Job Aggregator
Job Aggregator
A job aggregator is essentially a search engine, like Google or Bing, but specifically designed to pull job postings from a variety of career sites and job boards so they can all be viewed in one location.
Design
Use Case
- User registers
- User logins
- User views all jobs
- User sorts job by salary, date posted, company
- User queries related jobs
- User views original job posting
- Service keeps the database updated of latest job posting
Not scope
- User takes note of job posting
- User views company details and its related Job posts
- User add notes to company
- User view notes while browsing jobs
- Service hints user of bad reviews or notes so he can skip job posting
Assumptions
- Few Users (low traffic)
- Write API is only during registration
High Level Design
Core Components
Scraper
There are only a few scraping libraries you can use in python. In top of my head:
- Native Libraries (xml + httplib)
- Requests + Beautiful Soup
- Scrapy
I have to go with scrapy
because its fast and has rich API I can
work with. It speed was mainly because its using twisted
as its
server. This allows simultaneous fetching multiple URLs. And use
callbacks to parse each of the downloaded page.
NoSQL
Job posting will be coming from different sites, each one of them having different format or structure on one another. To be able to store unpredictable data structure it is good to use a schemaless storage. NoSQL are designed for that.
Top NoSQL databases are:
- Mongo DB
- Redis
- Couch DB
- Memcache DB
Its good to go with the most popular one, Mongo DB. Also it is the
preferred storage when using scrapy
.
Scraper Scheduler
For the aggregator to be updated it needs to extract data from the Job site at a constant pace. To achieve this we need a service that invokes scrapy periodically like daily, hourly etc.
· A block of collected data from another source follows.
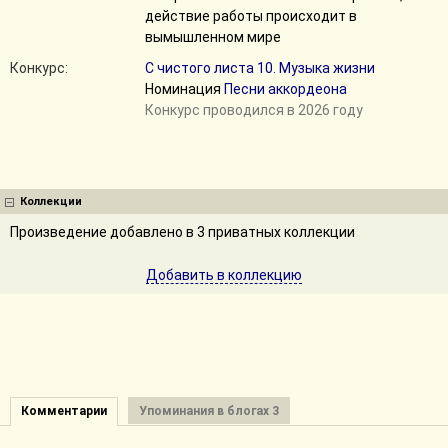
действие работы происходит в
вымышленном мире
Конкурс:
С чистого листа 10. Музыка жизни
Номинация
Песни аккордеона
Конкурс проводился в 2026 году
Коллекции
Произведение добавлено в 3 приватных коллекции
Добавить в коллекцию
Комментарии
Упоминания в блогах 3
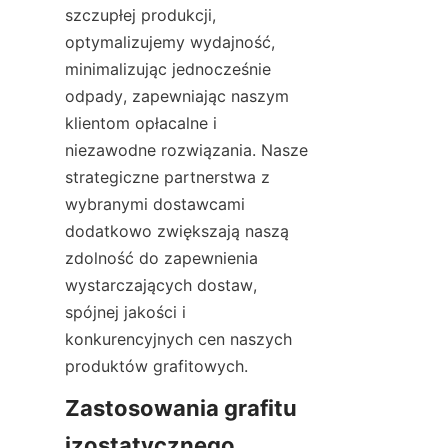
szczupłej produkcji, 
optymalizujemy wydajność, 
minimalizując jednocześnie 
odpady, zapewniając naszym 
klientom opłacalne i 
niezawodne rozwiązania. Nasze 
strategiczne partnerstwa z 
wybranymi dostawcami 
dodatkowo zwiększają naszą 
zdolność do zapewnienia 
wystarczających dostaw, 
spójnej jakości i 
konkurencyjnych cen naszych 
produktów grafitowych.
Zastosowania grafitu 
izostatycznego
Possible options could be:
- Crontab
- Celery
- Spiderkeeper + Scrapyd
Celery doesn’t work well with twisted reactor core
, so I can’t use
it.
Crontab is the easiest implementation, but since I plan to deploy this on docker it would be better to keep our host server clean from any code or logic.
Scheduler rarely needs to be updated it is good to use an off the
shelf solution. Spiderkeeper is an admin UI to help manage scrapy
services using scrapyd
that exposes HTTP API for managing
spiders/scrapers.
ETL (Extract-Transform-Load)
Data being collected by scraper are unstructured and needs to be transformed to uniform format if to display data to user.
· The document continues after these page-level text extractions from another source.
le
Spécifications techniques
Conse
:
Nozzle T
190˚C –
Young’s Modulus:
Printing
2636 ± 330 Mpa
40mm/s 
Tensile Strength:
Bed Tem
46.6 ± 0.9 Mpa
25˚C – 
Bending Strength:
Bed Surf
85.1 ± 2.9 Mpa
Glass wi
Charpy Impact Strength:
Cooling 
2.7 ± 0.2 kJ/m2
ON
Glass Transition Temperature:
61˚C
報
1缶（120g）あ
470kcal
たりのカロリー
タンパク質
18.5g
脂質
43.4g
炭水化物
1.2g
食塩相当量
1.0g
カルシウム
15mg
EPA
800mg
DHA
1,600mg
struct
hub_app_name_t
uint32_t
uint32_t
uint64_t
Source data would be a NoSQL (Mongo DB) and the target is RDMS.
There are the options I think that can be done:
- Shell scripting
- SQL
- Python
MongoDB doesn’t have a good cli integration so shell scripting is out. SQL or mongo query because of the poor cli support this also is affected and will be difficult to work with.
The only choice left is python, it is good since it can be integrated with mongo db and almost any RDBMS technology available.
Python has library called pymongo
used to connect to Mongo
DB. It has complete documentation and will be easy to use.
There is no need to change granularity of the data, each of the job posting has no needs to be aggregated transformation will be done in 1:1 ratio.
Since we wan’t out site to be near realtime I choose to run this script every 90 seconds. If done right most of the time will do nothing or at least load only a few jobs at a time.
We can do it buy triggering the ETL everytime there is a new data but that is expensive there is not really a huge gain of having the given to you 80 seconds earlier. Running the script periodically makes it efficient and has less CPU footprint.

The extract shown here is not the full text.